Protocol as types in Swift - Time & Space Complexity
When we use protocols as types in Swift, we want to know how the program's running time changes as we work with more objects that follow the protocol.
We ask: How does the time to call protocol methods grow when we have many such objects?
Analyze the time complexity of the following code snippet.
protocol Drawable {
func draw()
}
func drawAll(shapes: [Drawable]) {
for shape in shapes {
shape.draw()
}
}
This code defines a protocol and a function that calls the draw method on each object in a list of protocol types.
Identify the loops, recursion, array traversals that repeat.
- Primary operation: Calling
draw()on each object in the array. - How many times: Once for each object in the
shapesarray.
As the number of shapes grows, the total calls to draw() grow the same way.

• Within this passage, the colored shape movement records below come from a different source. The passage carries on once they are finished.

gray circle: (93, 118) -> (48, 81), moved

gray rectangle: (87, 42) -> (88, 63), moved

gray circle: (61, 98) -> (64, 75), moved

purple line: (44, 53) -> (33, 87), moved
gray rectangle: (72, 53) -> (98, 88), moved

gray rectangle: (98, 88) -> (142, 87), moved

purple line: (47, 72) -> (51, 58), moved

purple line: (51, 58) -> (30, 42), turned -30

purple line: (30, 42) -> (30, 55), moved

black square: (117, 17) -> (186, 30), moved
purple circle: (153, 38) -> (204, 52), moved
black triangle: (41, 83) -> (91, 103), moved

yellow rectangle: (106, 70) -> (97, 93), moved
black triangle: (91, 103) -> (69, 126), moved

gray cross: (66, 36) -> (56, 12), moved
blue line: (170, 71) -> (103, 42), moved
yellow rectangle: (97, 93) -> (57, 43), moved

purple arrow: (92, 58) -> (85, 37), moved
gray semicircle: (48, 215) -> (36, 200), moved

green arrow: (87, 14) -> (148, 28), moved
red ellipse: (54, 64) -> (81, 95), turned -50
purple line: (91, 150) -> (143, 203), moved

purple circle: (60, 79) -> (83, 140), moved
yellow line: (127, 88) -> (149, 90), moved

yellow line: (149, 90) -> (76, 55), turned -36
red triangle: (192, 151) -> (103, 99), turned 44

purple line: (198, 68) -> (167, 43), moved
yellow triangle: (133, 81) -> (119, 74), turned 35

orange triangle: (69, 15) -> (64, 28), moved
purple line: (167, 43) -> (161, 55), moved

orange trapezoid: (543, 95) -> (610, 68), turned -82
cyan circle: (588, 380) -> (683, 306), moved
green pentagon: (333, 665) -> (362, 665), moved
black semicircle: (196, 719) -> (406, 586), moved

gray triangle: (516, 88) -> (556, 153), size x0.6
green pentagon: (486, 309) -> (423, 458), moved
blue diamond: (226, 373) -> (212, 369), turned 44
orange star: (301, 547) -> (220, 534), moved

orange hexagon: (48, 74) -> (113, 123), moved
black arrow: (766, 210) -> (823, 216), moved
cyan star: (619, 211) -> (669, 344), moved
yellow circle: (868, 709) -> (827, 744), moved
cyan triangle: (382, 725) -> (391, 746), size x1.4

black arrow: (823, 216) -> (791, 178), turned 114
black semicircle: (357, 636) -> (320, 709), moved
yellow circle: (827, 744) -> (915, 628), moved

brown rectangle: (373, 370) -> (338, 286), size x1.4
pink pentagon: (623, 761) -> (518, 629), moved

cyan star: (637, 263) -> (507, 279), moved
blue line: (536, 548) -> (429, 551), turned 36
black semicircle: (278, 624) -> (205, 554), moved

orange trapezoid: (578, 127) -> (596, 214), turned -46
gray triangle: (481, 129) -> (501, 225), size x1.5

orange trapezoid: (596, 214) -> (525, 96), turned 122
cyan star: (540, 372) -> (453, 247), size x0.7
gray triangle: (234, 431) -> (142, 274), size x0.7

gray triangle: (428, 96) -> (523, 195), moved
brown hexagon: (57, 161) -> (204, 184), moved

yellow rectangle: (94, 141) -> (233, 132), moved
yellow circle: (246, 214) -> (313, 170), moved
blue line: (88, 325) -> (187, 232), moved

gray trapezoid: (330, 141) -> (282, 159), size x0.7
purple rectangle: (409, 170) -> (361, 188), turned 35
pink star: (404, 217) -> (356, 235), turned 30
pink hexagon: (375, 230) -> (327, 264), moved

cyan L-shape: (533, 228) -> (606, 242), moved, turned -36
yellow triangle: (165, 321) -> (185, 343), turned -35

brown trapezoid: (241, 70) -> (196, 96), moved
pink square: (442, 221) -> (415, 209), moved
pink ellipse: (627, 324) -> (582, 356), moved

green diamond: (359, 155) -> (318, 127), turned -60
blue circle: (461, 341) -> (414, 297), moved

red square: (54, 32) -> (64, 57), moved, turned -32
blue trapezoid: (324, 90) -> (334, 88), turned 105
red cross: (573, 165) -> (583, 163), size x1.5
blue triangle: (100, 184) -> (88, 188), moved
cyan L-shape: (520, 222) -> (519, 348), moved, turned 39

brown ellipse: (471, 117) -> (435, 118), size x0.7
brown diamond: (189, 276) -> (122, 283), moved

| Input Size (n) | Approx. Operations |
|---|---|
| 10 | 10 calls to draw() |
| 100 | 100 calls to draw() |
| 1000 | 1000 calls to draw() |
Pattern observation: The number of operations grows directly with the number of shapes.
Time Complexity: O(n)
This means the time to run the function grows in a straight line as you add more shapes.
[X] Wrong: "Using a protocol as a type makes the code slower in a way that changes the time complexity."
[OK] Correct: Calling methods on protocol types does add a small fixed cost, but this cost stays the same per call and does not change how the total time grows with more objects.
Understanding how using protocols as types affects performance helps you explain your design choices clearly and shows you know how code structure relates to speed.
What if the draw() method itself contained a loop over a collection? How would that change the overall time complexity?